Though The Avengers TV series (not to be confused with The Marvel comics or movie franchise) was often very heavily science fiction themed, with a plethora of mad scientists, Cybernautic robots and even shrinking rays, stories of alien invasion were extremely rare, with this one being a very good exception. Such stories were mixed with camp James Bond parody spy stories to the point at which you rarely saw the join.
Maneater is quite different – Drawing on both The Quatermass Experiment and Invasion Of The Body Snatchers as an influence, with a hint of The Day Of The Triffids, this deals with an alien plant form trying to take over Middle-England.
This works for having no central over the top villain – the largely unseen plant possesses a group of brainwashed horticulturists and gardeners. One girl watches without feeling as her boyfriend is electrocuted when he tries to get to talk to her – a very creepy scene that is worthy of an outright horror movie. Her indifference to his death is nastier than the electrocution itself.
The heroes are protected by hearing aids, when they discover that the deaf, (as opposed to the blind in Wyndham’s Triffids tale), are immune to the mind-control field the plant generates.

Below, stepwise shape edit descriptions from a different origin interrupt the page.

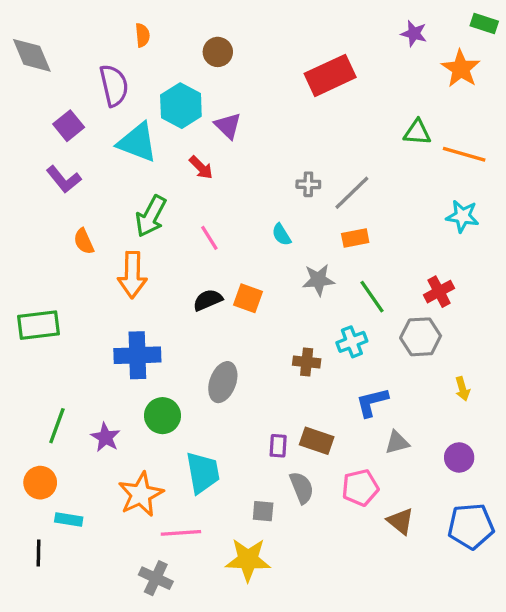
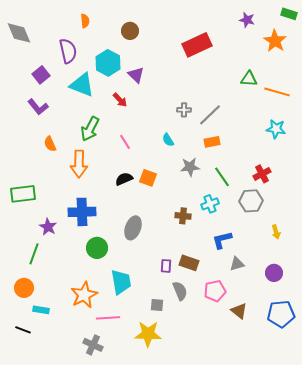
purple star: (106, 437) -> (48, 227), moved
black line: (38, 553) -> (23, 330), turned -70

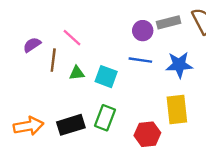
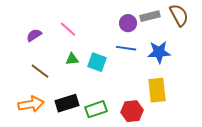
brown line: (53, 60) -> (40, 71), moved, turned -60
green rectangle: (105, 118) -> (96, 109), moved, turned 50

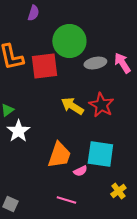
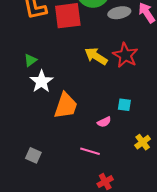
cyan square: (100, 154) -> (124, 105), size x0.5
orange trapezoid: (59, 155) -> (66, 106), moved

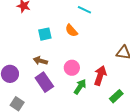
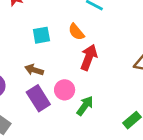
pink circle: (72, 68) -> (65, 90), moved
red arrow: (100, 75) -> (89, 57), moved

Nailing it is simply a case of applying a strong weed-killing herbicide, but will the plant let them near enough to apply it?
There are many original innovations and well-staged scenes here, notably the fight between MacNee’s Steed and temporarily plant possessed Diana Rigg (Mrs Peel). What really makes the SF element pronounced is the discovery of the crashed space-craft that proves to be one sent from Earth, into deep space, with its now skeletal astronaut having unwittingly brought the plant-spores home with him. The Avengers would never again suggest that our Space exploration was so advanced.
Some absurdities are a joy as in the army identifying the alien problem on discovery of the astronaut but pulling back to leave Steed & Peel to take care of the whole situation. It makes a change from the all out war defence strategy seen in many stories of alien attack.
Athene Saylor as an ageing, eccentric, deaf botanist is great in a role where she seems to be impersonating Margaret Rutherford.
The episode has lots of innuendo humour. Steed admires a series of nude female statues in a botanist’s house, and the closing hay-ride for Steed & Peel is about as subtle as Godzilla. A later Doctor Who adventure from the Tom Baker / Elizabeth Sladen era, The Seeds Of Doom, has a very similar plot.